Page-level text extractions
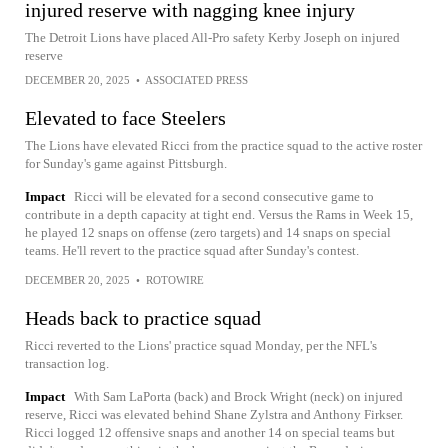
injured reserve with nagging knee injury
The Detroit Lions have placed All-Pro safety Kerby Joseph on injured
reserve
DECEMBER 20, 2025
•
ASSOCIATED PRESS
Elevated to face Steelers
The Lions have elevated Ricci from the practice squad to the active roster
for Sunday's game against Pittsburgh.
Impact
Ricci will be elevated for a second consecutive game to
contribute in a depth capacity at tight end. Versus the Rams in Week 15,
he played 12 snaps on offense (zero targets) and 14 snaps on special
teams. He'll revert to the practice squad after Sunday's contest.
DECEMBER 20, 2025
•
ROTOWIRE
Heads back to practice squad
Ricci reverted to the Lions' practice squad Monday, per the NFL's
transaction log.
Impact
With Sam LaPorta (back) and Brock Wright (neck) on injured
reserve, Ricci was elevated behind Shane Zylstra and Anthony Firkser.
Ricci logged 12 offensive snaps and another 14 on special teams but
--
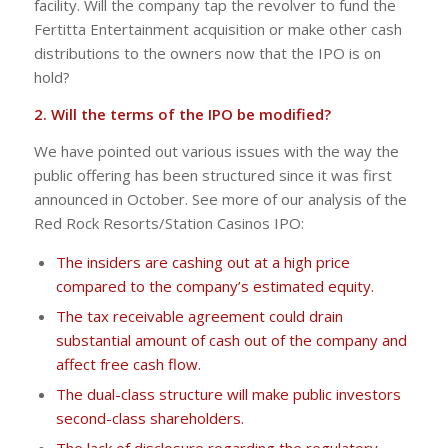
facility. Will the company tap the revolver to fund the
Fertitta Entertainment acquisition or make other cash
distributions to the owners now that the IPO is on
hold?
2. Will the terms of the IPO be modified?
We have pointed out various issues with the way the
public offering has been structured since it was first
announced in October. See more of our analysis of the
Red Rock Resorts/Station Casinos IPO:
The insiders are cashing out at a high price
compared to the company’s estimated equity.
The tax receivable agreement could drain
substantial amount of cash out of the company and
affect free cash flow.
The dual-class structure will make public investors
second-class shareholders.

• _Action item_
Write down again, exactly as given, only the lines above that fall from the line with "Fertitta Entertainment acquisition" to the line with "second-class shareholders.", inclusive.

• _Solution to the exercise_
Fertitta Entertainment acquisition or make other cash
distributions to the owners now that the IPO is on
hold?
2. Will the terms of the IPO be modified?
We have pointed out various issues with the way the
public offering has been structured since it was first
announced in October. See more of our analysis of the
Red Rock Resorts/Station Casinos IPO:
The insiders are cashing out at a high price
compared to the company’s estimated equity.
The tax receivable agreement could drain
substantial amount of cash out of the company and
affect free cash flow.
The dual-class structure will make public investors
second-class shareholders.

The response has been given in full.